La durée dépend de la complexité de l'actif, du nombre de créanciers et des obligations fiscales. Pour une PME sans immobilier et avec un passif limité :

Décision, inscription RC et bilan d'ouverture2–4 semaines
Délai pour notifier les créances (en principe)30 jours
Délai d'attente avant la répartition (minimum légal)12 mois (ou 3 mois avec certificat de réviseur)
Réalisation de l'actif et paiement du passif1–6 mois
Compte final, répartition et radiation RC4–8 semaines

Dans l'ensemble, une liquidation ordinaire de PME se conclut souvent entre 12 et 18 mois, notamment en raison du délai d'attente prévu à l'art. 745 CO. Des opérations immobilières, des litiges ou des vérifications fiscales approfondies peuvent prolonger les délais.

Erreurs fréquentes et responsabilité des liquidateurs

Les liquidateurs répondent solidairement des dommages causés par la violation du devoir de diligence (art. 754 CO). Les erreurs les plus courantes en matière comptable sont : répartir l'actif aux associés avant l'expiration du délai d'attente visé à l'art. 745 CO, sous-estimer les dettes de prévoyance ou fiscales, ne pas documenter les moins-values et plus-values lors de la réalisation, omettre la communication TVA et négliger les garanties et engagements hors bilan.

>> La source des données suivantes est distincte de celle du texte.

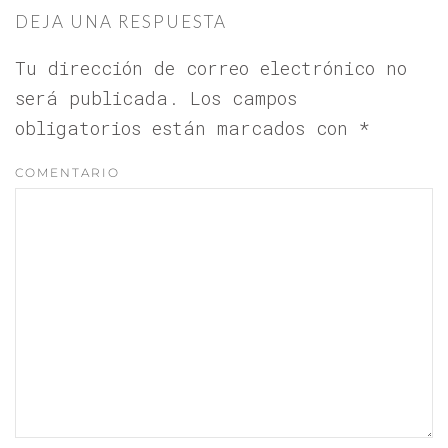
DEJA UNA RESPUESTA
Tu dirección de correo electrónico no
será publicada. Los campos
obligatorios están marcados con
*
COMENTARIO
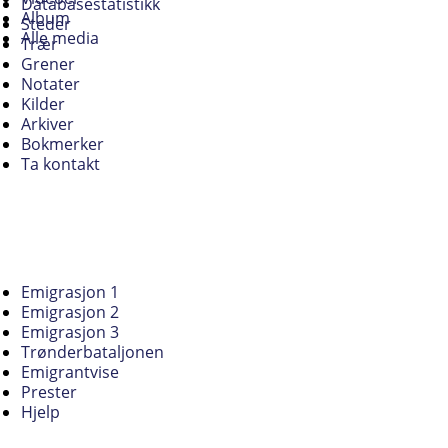
Databasestatistikk
Album
Steder
Alle media
Trær
Grener
Notater
Kilder
Arkiver
Bokmerker
Ta kontakt
Emigrasjon 1
Emigrasjon 2
Emigrasjon 3
Trønderbataljonen
Emigrantvise
Prester
Hjelp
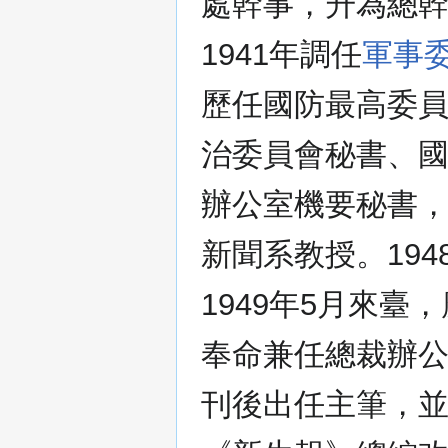
處幹事，升為總幹
1941年調任
軍事
歷任國防最高委
治委員會秘書、
辦公室機要秘書
新聞系教授。19
1949年5月來臺
奉命兼任總裁辦
刊後出任主筆，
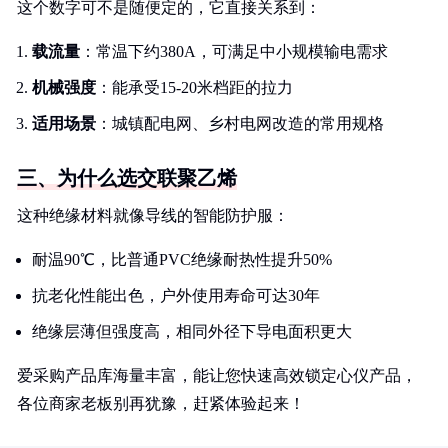
这个数字可不是随便定的，它直接关系到：
载流量
：常温下约380A，可满足中小规模输电需求
机械强度
：能承受15-20米档距的拉力
适用场景
：城镇配电网、乡村电网改造的常用规格
三、为什么选交联聚乙烯
这种绝缘材料就像导线的智能防护服：
耐温90℃，比普通PVC绝缘耐热性提升50%
抗老化性能出色，户外使用寿命可达30年
绝缘层薄但强度高，相同外径下导电面积更大
爱采购产品库海量丰富，能让您快速高效锁定心仪产品，
各位商家老板别再犹豫，赶紧体验起来！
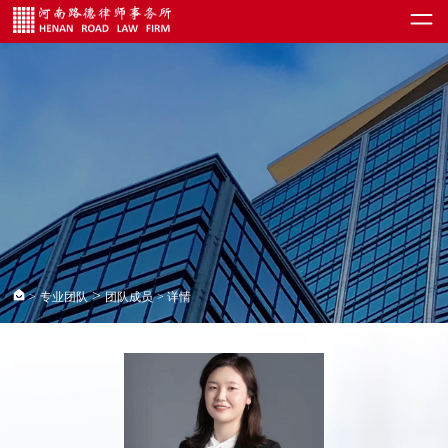
>
>
专业团队
团队成员
> 详情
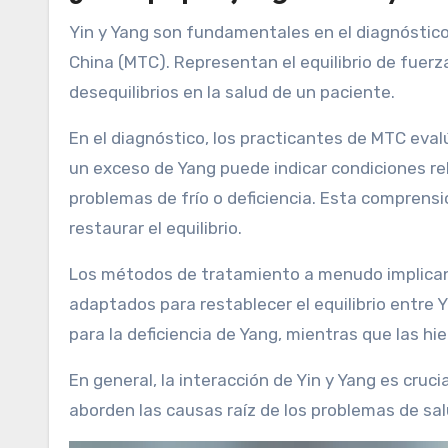
Yin y Yang son fundamentales en el diagnóstic
China (MTC). Representan el equilibrio de fuerz
desequilibrios en la salud de un paciente.
En el diagnóstico, los practicantes de MTC evalú
un exceso de Yang puede indicar condiciones rel
problemas de frío o deficiencia. Esta comprensi
restaurar el equilibrio.
Los métodos de tratamiento a menudo implican 
adaptados para restablecer el equilibrio entre Y
para la deficiencia de Yang, mientras que las h
En general, la interacción de Yin y Yang es cruc
aborden las causas raíz de los problemas de sal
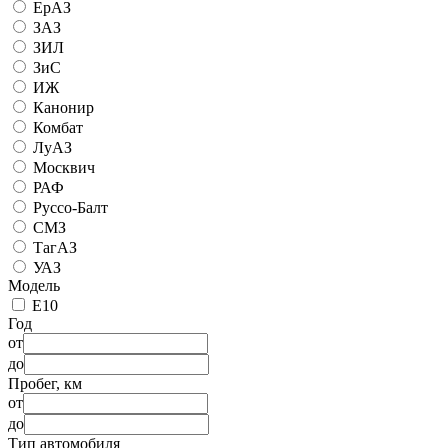
ЕрАЗ
ЗАЗ
ЗИЛ
ЗиС
ИЖ
Канонир
Комбат
ЛуАЗ
Москвич
РАФ
Руссо-Балт
СМЗ
ТагАЗ
УАЗ
Модель
E10
Год
от
до
Пробег, км
от
до
Тип автомобиля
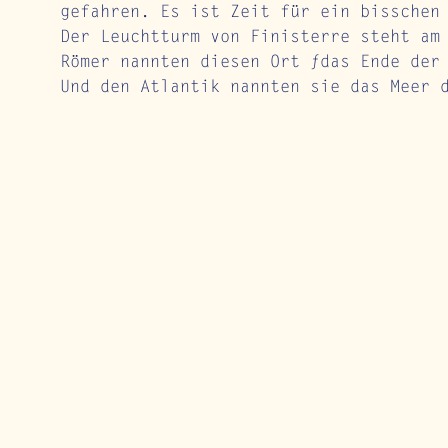
gefahren. Es ist Zeit für ein bisschen
Der Leuchtturm von Finisterre steht am
Römer nannten diesen Ort „das Ende der
Und den Atlantik nannten sie das Meer 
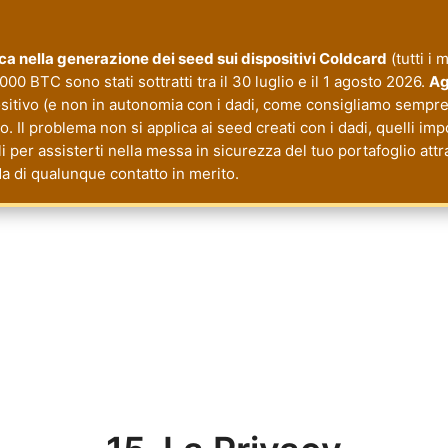
tica nella generazione dei seed sui dispositivi Coldcard
(tutti i 
000 BTC sono stati sottratti tra il 30 luglio e il 1 agosto 2026.
Ag
ositivo (e non in autonomia con i dadi, come consigliamo sempre 
 Il problema non si applica ai seed creati con i dadi, quelli imp
li per assisterti nella messa in sicurezza del tuo portafoglio a
da di qualunque contatto in merito.
cy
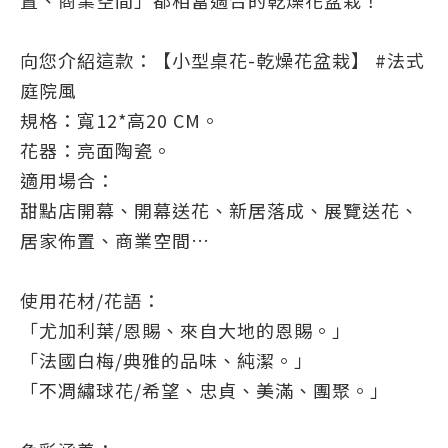
置、商業空間」都相當適合的乾燥花盆栽！
向您介紹這款：【小型桌花-乾燥花盆栽】 #法式
庭院風
規格：寬12*高20 CM。
花器：亮面陶瓷。
適用場合：
甜點店開幕、開幕送花、新居落成、展覽送花、
居家佈置、商業空間…
使用花材/花語：
「尤加利葉/恩賜、來自大地的恩賜。」
「法國白梅/典雅的品味、純潔。」
「不凋繡球花/希望、忠貞、美滿、團聚。」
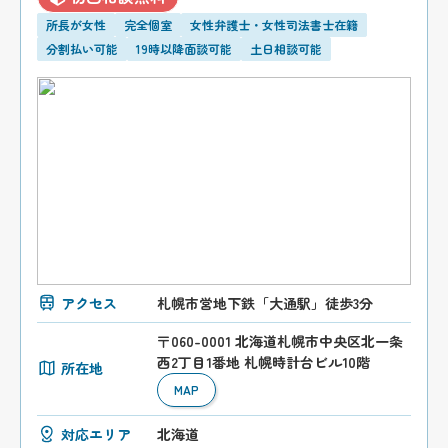
所長が女性
完全個室
女性弁護士・女性司法書士在籍
分割払い可能
19時以降面談可能
土日相談可能
アクセス
札幌市営地下鉄「大通駅」徒歩3分
〒060-0001 北海道札幌市中央区北一条
西2丁目1番地 札幌時計台ビル10階
所在地
MAP
対応エリア
北海道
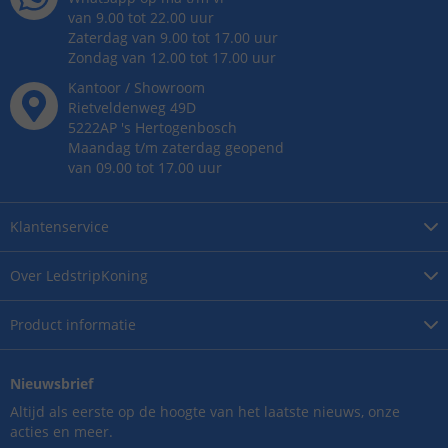
van 9.00 tot 22.00 uur
Zaterdag van 9.00 tot 17.00 uur
Zondag van 12.00 tot 17.00 uur
Kantoor / Showroom
Rietveldenweg
49
D
5222AP
's
Hertogenbosch
Maandag t/m zaterdag geopend
van 09.00 tot 17.00 uur
Klantenservice
Over
LedstripKoning
Product
informatie
Nieuwsbrief
Altijd als eerste op de hoogte van het laatste nieuws, onze
acties en meer.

Un logiciel comptable structuré — avec enregistrement chronologique des opérations, pièces jointes numériques et rapports par période — réduit le risque de contestations et simplifie le travail du réviseur. La conservation des documents pendant la durée prévue par la loi (dix ans pour les documents comptables) reste obligatoire même après la radiation.

Gérer la liquidation avec méthode

La liquidation volontaire est le dernier cycle comptable d'une société : chaque phase produit des données qui doivent être cohérentes entre le bilan, les déclarations fiscales et la demande de radiation. Centraliser les écritures, suivre les soldes des créanciers et générer le compte final de liquidation depuis une plateforme unique évite les rapprochements manuels et les pertes de documents.